This morning, Marty Lederman and I have posted a detailed analysis of Monday’s en banc D.C. Circuit decision in al Bahlul—and what it portends for the future of military commissions, especially with respect to offenses not recognized as international war crimes. As Marty and I conclude, “Monday’s decision . . . underscores the serious constitutional objections that the commissions would have to overcome if they were to be used to prosecute domestic law offenses.”
Readers may see in such a conclusion (and in our post, more generally) a fair amount of tension with Jack’s “longer view” of al Bahlul from yesterday, and with today’s analysis by Peter Margulies with respect to Congress’s power to “define” international law. Jack, for example, sees Monday’s decision in al Bahlul as “a step in the direction of judicial acceptance of the basic legitimacy of commissions.” And Peter concludes that, “When there are colorable arguments for Congress’s approach to military commission jurisdiction, judicial deference is the wisest course,” suggesting that, on remand, the original three-judge panel should reject al Bahlul’s claim that Congress lacks the Article I power to subject non-LOW offenses to trial by military commission because Congress is free to define what the LOW is. (An argument the government does not even make.)

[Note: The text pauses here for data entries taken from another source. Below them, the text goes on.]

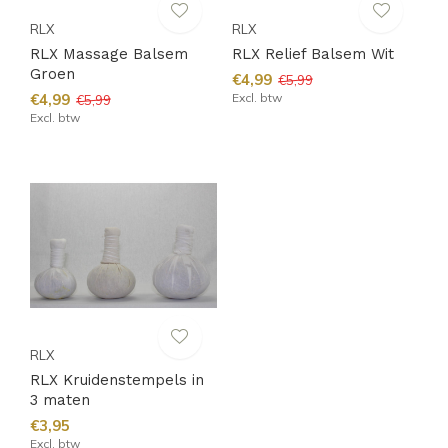
RLX
RLX
RLX Massage Balsem
RLX Relief Balsem Wit
Groen
€4,99
€5,99
€4,99
Excl. btw
€5,99
Excl. btw
RLX
RLX Kruidenstempels in
3 maten
€3,95
Excl. btw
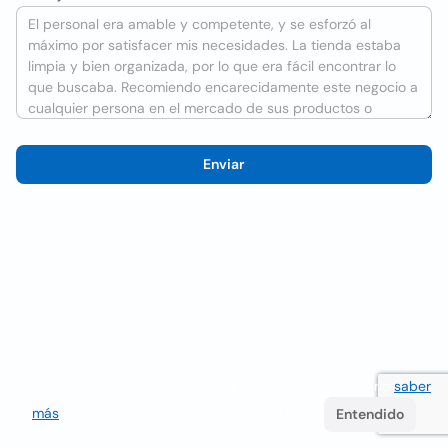
Enviar
Utilizamos cookies para mejorar la experiencia del usuario
saber
más
. Si continúa navegando acepta su uso.
Entendido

At the risk of oversimplifying a complex series of legal issues, the real daylight between our post, on the one hand, and Jack’s and Peter’s readings of al Bahlul, on the other, appears to be the Article III issue that Marty and I emphasized, but that Jack’s and Peter’s posts ignore. Simply put, the Supreme Court has recognized carefully circumscribed exceptions to Article III, including one for military trials of servicemembers and one for international war crimes committed by enemy belligerents. But the Court has never recognized an analogous exception for non-international war crimes committed by enemy belligerents, and, as I’ve previously written at some length, there are a number of good reasons why such an exception would be ill-conceived (to say nothing of the Court’s recent admonition that all such exceptions ought to be narrowly construed). Of course, the D.C. Circuit (or the Supreme Court) may yet disagree, and eventually recognize an exception to Article III for offenses against the “U.S. common law of war.” But only one of the seven judges in al Bahlul (Judge Kavanaugh) even addressed the Article III issue, and his analysis, as Marty and I explained, was problematic, at best—and did not address any of the countervailing arguments made in the amicus brief that I helped to file on the subject.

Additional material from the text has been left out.